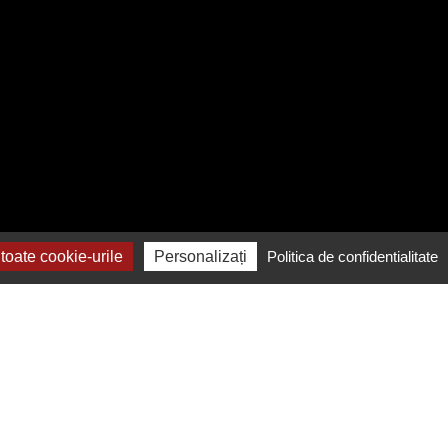
oate cookie-urile
Personalizați
Politica de confidentialitate
Contactează-ne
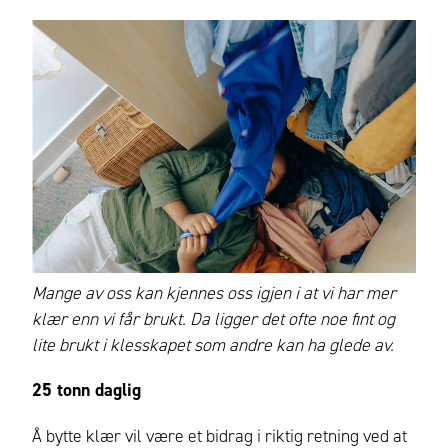
Mange av oss kan kjennes oss igjen i at vi har mer
klær enn vi får brukt. Da ligger det ofte noe fint og
lite brukt i klesskapet som andre kan ha glede av.
25 tonn daglig
Å bytte klær vil være et bidrag i riktig retning ved at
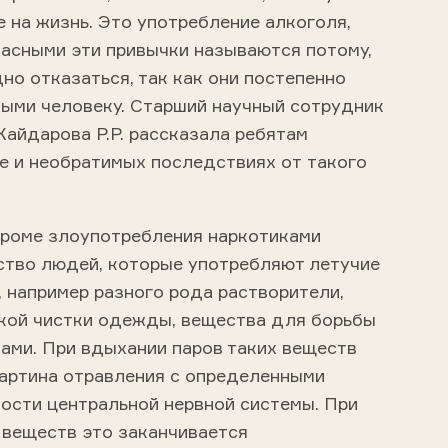
 на жизнь. Это употребление алкоголя,
пасными эти привычки называются потому,
дно отказаться, так как они постепенно
ыми человеку. Старший научный сотрудник
айдарова Р.Р. рассказала ребятам
е и необратимых последствиях от такого
кроме злоупотребления наркотиками
ство людей, которые употребляют летучие
 например разного рода растворители,
кой чистки одежды, вещества для борьбы
ами. При вдыхании паров таких веществ
картина отравления с определенными
ости центральной нервной системы. При
 веществ это заканчивается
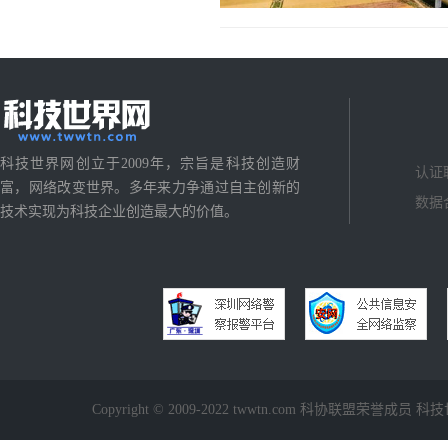
科技世界网创立于2009年，宗旨是科技创造财
认证
富，网络改变世界。多年来力争通过自主创新的
数据
技术实现为科技企业创造最大的价值。
Copyright © 2009-2022 twwtn.com 科协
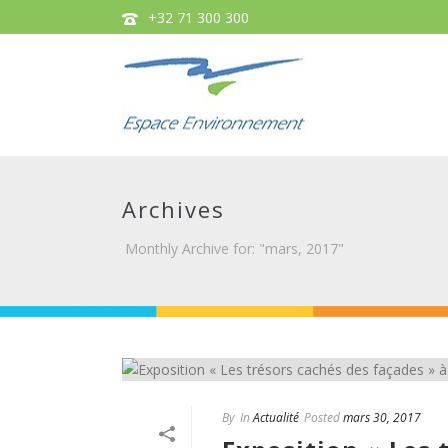
+32 71 300 300
Archives
Monthly Archive for: "mars, 2017"
By
In
Actualité
Posted
mars 30, 2017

= = =

Task:
Using the listing, copy every line where the word "klær" shows up.

Written solution:
klær enn vi får brukt. Da ligger det ofte noe fint og
Å bytte klær vil være et bidrag i riktig retning ved at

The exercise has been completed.